Now, as much as I didn’t like Preacher, I trusted Bo. He was the only good foreman we ever had; he listened to us when we were telling the truth about needing a day off but busted your balls when you called in with a hangover. You just couldn’t lie to him and make it stick. He could tell just by the sound of your voice if you planned to spend the day fishing and watching hockey, or if you really needed the time to look in on your grandmother. After the first time I tried pulling something, and he gave me the business for it, we never had any trouble.
He could fight, too. Only time I ever saw Bo lose his temper was the day he found out his wife Jenny was sleeping around with one of the regulars at the Riverside. Bo knocked him cold inside of five minutes, and Jesus, even then we had to pull him off the guy. He was cool about it the next day, filed for divorce and never looked back, but I sure saw what he could do to someone in his way.
That’s why I called him up, once my folks passed away from that flu. That was three months ago — back in July, when the world started falling a
part faster than a politician’s promise. I was low, just like everyone else who was still standing. It was like the world had ended, but you were left…and you were numb.
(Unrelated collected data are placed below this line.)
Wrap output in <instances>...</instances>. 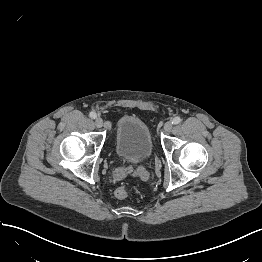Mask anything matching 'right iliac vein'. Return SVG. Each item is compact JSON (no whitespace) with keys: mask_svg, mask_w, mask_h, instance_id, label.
<instances>
[{"mask_svg":"<svg viewBox=\"0 0 262 262\" xmlns=\"http://www.w3.org/2000/svg\"><path fill=\"white\" fill-rule=\"evenodd\" d=\"M95 125L98 127V128H101L103 126V120L101 117H97L95 119Z\"/></svg>","mask_w":262,"mask_h":262,"instance_id":"63e3f726","label":"right iliac vein"}]
</instances>
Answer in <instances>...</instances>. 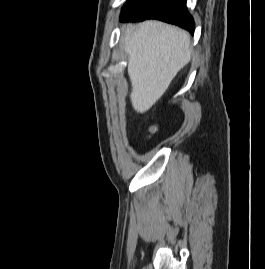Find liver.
Instances as JSON below:
<instances>
[{"label": "liver", "mask_w": 265, "mask_h": 269, "mask_svg": "<svg viewBox=\"0 0 265 269\" xmlns=\"http://www.w3.org/2000/svg\"><path fill=\"white\" fill-rule=\"evenodd\" d=\"M128 54L130 99L138 113L148 111L191 58L188 32L160 21L123 26Z\"/></svg>", "instance_id": "6515ba94"}]
</instances>
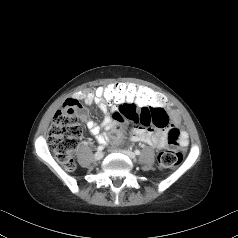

After a hell of a week spent trying to get them buried, I tracked down Bo. Figured if he was still alive, he’d have some kind of plan put together, and he’d need some guys watching his back to pull it off. Hiking halfway across the states through a Great Plains winter wasn’t what I had him pegged for planning. But if that was the way it was, then that was the way it’d be. You pick your guys and stick with them.
So I kept my mouth shut and just watched the river as we walked along. The Musselshell wasn’t much compared to the Yellowstone, but skirting Billings had probably been a good idea. The last few cities we tried getting through had been nothing but trouble. Even Miles City wasn’t any kind of treat. Of course, that’s where we picked up Preacher.
We’d generally holed up in churches along the way. They’d have been picked clean of everything worth a nickel long before we came in, but like Bo says, it was still the safest place to spend a night. It took a certain kind of coward to rob a church, and they weren’t the kind to stick around once they’d finished. So Sarge and I, we took the sides with our shotguns like usual, since you can’t be too careful, and Bo walked on in.
It was the strangest damn thing to see those candles going. First time I’d seen anyone praying in a church since the fall. I guess it might be different other places, where folks could hunt for their food or try and live off of canned goods from grocery stores and warehouses. But travelling through farm country, most of the living were out until dusk trying to get in as much of the seed as they could. There was plenty of ground going fallow, but with autumn half over, those people that were left were working like crazy to get the wheat and barley planted. Not a lot of time to light candles — and not a lot of time to waste on your knees.